Legislators can vote one way on the floor and go back later to get their names moved to the other column. Or if they weren’t around, or couldn’t be bothered, when the bill came up, they can plug their names into the record when nobody is looking.

It was Huval’s misfortune to provide the sole example in our account of how the system works. Huval had voted for a bill reducing the penalties for marijuana possession, which was long overdue. Our policy of throwing minor offenders into the slammer for long stretches is not only mindless and cruel but also a colossal waste of money.

Voting for common sense and decency always requires a certain amount of courage, because that is not the way to keep constituents happy. It might leave the door open in the next election campaign for some challenger to promise a more robust response to crime and an end to the mollycoddling of dopeheads. Tag the incumbent “liberal” and he could well be toast. The bill just scraped through the House.

What thoughts then went through Huval’s mind, we can only guess.

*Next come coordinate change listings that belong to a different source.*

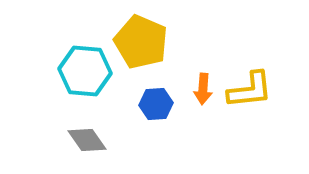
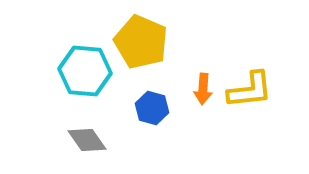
blue hexagon: moved 4 px left, 4 px down; rotated 20 degrees clockwise
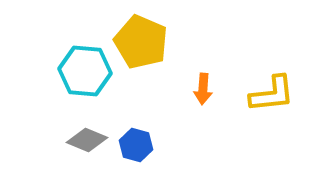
yellow L-shape: moved 22 px right, 4 px down
blue hexagon: moved 16 px left, 37 px down
gray diamond: rotated 33 degrees counterclockwise
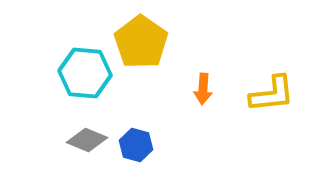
yellow pentagon: rotated 12 degrees clockwise
cyan hexagon: moved 2 px down
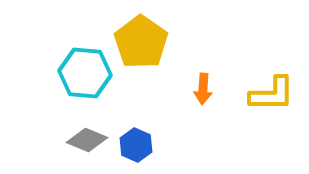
yellow L-shape: rotated 6 degrees clockwise
blue hexagon: rotated 8 degrees clockwise
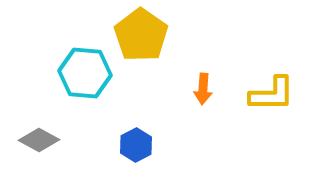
yellow pentagon: moved 7 px up
gray diamond: moved 48 px left; rotated 6 degrees clockwise
blue hexagon: rotated 8 degrees clockwise
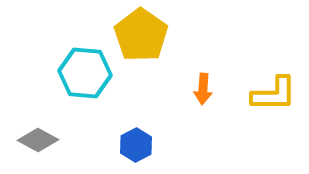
yellow L-shape: moved 2 px right
gray diamond: moved 1 px left
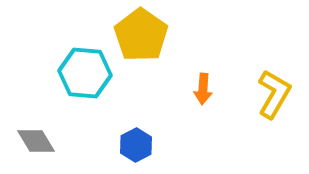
yellow L-shape: rotated 60 degrees counterclockwise
gray diamond: moved 2 px left, 1 px down; rotated 30 degrees clockwise
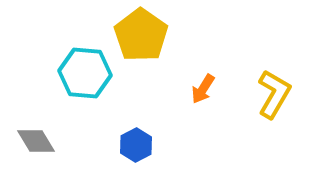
orange arrow: rotated 28 degrees clockwise
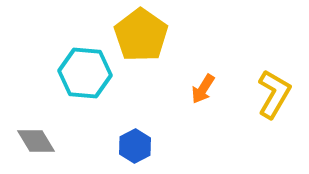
blue hexagon: moved 1 px left, 1 px down
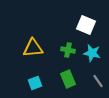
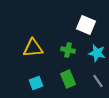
cyan star: moved 5 px right
cyan square: moved 1 px right
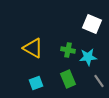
white square: moved 6 px right, 1 px up
yellow triangle: rotated 35 degrees clockwise
cyan star: moved 9 px left, 4 px down; rotated 18 degrees counterclockwise
gray line: moved 1 px right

But we do know that he was not at ease with his vote, because he up and changed it.

Unfortunately for him, it was the switcheroo that made the paper. So he emerges with the worst of both worlds — now everyone knows not only that he went to bat for weed but also tried to cover his tracks and fool the public.

Given that there have been several hundred doctored House votes over the last three sessions, Huval might feel somewhat aggrieved that the light shines on his. Since he was clearly on the side of reason with the vote he cast on the floor, he must now wish he had stuck to his guns.

House members are allowed to adjust their votes for the record only if the fate of a bill is unaffected. Thus, Huval needed some help before he could fix the record. It was provided by state Reps. Karen St. Germain, D-Pierre Part, and Harold Ritchie, D-Bogalusa, who had been absent for the vote and now appeared to add their names to the yeas, clearing the way for Huval to beat a tactical retreat.

The House rule that allows this to happen is hardly the most pernicious deception practiced in Baton Rouge. Indeed, the current session may have produced a new standard in intellectual dishonesty, as we are asked to believe that legislators can raise revenues by hundreds of millions without a net increase in taxes. There is no point in looking for straight dealing amid the semantic somersaults required to fill the budget hole and still give Gov. Bobby Jindal a shot at the blessing of Grover Norquist’s anti-tax brigade.

House members adopted the rule that provides for amended votes purely for their own benefit years ago. That it serves no public purpose is reason enough to jettison it, particularly as such chicanery is verboten in the Senate.

The state constitution requires that the official journal accurately record House proceedings, and it does allow the public to figure out what happened on the floor. Any amended votes are noted under the tally in the official journal. But if you get your dope from the legislative website, you will only find the final, recalculated votes.

LSU law professor Ray Lamonica points out that even the journal record may not comport with the constitution. The question, he says, is: “Does it accurately reflect their vote and their presence at the time of the vote, or is the public being deceived?”

Legislators aren’t going to lie awake nights fretting about the state constitution, having just demonstrated their disdain for it. They adopted a slew of tax hikes, which are supposed to require a two-thirds vote, by a simple majority.

In the circumstances, switching votes might not much diminish the reputation of the House. It would need more than that.